# Write the determinant as a polynomial expression in the elementary symmetric polynomials

How to write $\det\begin{bmatrix}x_1&x_2&x_3&x_4\\x_2&x_3&x_4&x_1\\x_3&x_4&x_1&x_2\\x_4&x_1&x_2&x_3 \end{bmatrix}$in terms of elementary symmetric polynomials ?

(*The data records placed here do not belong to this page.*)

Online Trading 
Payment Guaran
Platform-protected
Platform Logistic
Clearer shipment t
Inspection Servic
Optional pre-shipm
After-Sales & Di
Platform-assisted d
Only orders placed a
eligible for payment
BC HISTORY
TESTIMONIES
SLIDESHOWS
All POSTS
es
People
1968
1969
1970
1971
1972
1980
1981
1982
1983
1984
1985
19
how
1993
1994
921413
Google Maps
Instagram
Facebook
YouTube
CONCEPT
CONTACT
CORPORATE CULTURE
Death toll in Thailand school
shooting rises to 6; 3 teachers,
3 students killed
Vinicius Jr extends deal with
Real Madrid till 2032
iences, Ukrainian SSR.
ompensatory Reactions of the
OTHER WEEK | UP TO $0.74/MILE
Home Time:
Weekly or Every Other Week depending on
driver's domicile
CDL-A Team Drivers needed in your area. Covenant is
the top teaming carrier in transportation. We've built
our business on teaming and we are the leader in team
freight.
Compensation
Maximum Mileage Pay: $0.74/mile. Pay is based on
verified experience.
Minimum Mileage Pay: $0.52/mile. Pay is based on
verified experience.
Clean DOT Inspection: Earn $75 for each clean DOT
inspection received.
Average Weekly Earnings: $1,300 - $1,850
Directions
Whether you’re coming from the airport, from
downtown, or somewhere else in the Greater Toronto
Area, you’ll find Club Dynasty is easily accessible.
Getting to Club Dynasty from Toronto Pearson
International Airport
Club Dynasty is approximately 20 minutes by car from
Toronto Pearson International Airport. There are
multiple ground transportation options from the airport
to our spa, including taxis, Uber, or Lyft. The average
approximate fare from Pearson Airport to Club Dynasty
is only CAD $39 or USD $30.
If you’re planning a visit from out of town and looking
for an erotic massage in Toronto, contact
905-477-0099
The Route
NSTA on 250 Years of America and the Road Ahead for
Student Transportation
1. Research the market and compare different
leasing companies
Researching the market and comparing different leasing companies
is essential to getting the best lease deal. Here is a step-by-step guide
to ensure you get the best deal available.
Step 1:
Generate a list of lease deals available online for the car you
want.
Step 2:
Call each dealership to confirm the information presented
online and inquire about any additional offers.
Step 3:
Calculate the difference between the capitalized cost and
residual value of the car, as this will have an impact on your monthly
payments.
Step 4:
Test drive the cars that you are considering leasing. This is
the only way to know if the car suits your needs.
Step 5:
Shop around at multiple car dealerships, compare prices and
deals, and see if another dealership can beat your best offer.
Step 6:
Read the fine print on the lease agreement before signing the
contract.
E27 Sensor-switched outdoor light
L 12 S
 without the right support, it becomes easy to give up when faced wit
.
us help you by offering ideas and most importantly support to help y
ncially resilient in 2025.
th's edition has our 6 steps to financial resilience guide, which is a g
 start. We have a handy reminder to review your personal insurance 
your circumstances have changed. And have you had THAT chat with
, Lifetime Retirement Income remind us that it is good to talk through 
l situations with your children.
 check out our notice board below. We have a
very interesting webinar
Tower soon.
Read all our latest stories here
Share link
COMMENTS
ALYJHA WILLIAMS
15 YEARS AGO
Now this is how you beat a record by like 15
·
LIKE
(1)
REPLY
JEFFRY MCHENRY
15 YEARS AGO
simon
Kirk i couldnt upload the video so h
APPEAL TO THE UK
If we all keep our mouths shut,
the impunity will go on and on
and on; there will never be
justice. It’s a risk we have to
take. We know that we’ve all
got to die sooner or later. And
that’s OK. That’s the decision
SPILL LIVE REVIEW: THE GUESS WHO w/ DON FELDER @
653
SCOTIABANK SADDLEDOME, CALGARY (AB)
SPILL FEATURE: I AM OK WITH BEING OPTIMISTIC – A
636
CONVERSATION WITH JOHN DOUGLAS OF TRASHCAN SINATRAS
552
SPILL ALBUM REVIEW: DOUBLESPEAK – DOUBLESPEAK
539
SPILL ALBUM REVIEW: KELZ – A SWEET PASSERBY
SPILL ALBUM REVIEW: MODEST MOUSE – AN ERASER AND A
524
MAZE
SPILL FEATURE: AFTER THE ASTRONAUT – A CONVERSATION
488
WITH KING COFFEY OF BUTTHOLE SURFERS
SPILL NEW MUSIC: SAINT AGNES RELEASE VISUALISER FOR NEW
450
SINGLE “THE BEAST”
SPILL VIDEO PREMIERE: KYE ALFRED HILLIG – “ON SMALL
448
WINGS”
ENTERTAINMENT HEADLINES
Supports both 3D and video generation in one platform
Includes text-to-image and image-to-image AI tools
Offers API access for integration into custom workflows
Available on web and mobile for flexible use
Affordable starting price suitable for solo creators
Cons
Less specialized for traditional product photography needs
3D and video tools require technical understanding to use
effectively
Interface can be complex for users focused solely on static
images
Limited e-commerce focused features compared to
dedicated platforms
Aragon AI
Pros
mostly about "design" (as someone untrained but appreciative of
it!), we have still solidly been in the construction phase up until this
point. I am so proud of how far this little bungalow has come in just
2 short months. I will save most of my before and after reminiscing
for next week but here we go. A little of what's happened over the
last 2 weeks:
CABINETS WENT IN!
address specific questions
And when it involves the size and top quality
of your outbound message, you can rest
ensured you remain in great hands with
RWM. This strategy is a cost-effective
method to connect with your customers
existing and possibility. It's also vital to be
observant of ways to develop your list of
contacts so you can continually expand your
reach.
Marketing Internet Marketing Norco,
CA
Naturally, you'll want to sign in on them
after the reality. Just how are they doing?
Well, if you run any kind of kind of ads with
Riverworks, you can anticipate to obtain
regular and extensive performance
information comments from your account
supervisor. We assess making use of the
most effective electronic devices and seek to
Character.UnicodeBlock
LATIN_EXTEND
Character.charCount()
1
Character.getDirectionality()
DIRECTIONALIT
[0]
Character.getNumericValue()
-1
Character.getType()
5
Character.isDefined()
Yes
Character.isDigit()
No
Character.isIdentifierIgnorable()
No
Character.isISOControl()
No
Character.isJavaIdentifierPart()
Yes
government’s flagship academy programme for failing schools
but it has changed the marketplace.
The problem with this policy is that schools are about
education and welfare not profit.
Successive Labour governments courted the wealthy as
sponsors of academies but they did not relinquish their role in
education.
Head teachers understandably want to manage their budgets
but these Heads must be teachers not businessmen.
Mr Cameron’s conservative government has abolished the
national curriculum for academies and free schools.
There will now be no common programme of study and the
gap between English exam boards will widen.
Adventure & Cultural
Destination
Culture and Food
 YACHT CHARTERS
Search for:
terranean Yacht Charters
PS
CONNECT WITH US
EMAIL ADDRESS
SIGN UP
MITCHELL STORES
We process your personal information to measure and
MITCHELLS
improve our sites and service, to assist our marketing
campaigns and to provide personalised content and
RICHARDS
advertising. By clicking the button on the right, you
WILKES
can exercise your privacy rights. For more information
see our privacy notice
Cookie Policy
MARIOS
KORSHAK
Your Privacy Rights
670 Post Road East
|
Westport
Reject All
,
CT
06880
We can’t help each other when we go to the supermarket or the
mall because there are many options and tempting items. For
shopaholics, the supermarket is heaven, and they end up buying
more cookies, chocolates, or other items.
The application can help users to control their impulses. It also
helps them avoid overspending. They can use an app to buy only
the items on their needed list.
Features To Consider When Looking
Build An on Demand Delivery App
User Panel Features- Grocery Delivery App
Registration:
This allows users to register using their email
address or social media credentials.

if $R:=\mathbb F_2$ and $n=4$

The determinant is $-x_1^4+x_2^4-x_3^4+x_4^4+4(x_1^2x_2x_4-x_1x_2^2x_3-x_1x_3x_4^2+x_2x_3^2x_4)+2(x_1^2x_3^2-x_2^2x_4^2)$

So if we have $\mathbb F_2$ can I ignore the last two terms, then:

$(x_2^4-x_1^4)+(x_4^4-x_3^4)=(x_2^2+x_1^2)(x_2+x_1)(x_2-x_1)+(x_4^2+x_3^2)(x_4+x_3)(x_4-x_3)$

How can I continue ?

• over $\mathbb{F}_2,$ $-a = a$ and $a^2 + b^2 = (a + b)^2.$ – Krish Nov 24 '14 at 0:25
• @Krish Of course, thanks. – inequal Nov 24 '14 at 0:42

Over $\mathbb F_2$, your first expression (assuming it is correct, I did not check) reduces to $(x_1 + x_2 + x_3 + x_4)^4$.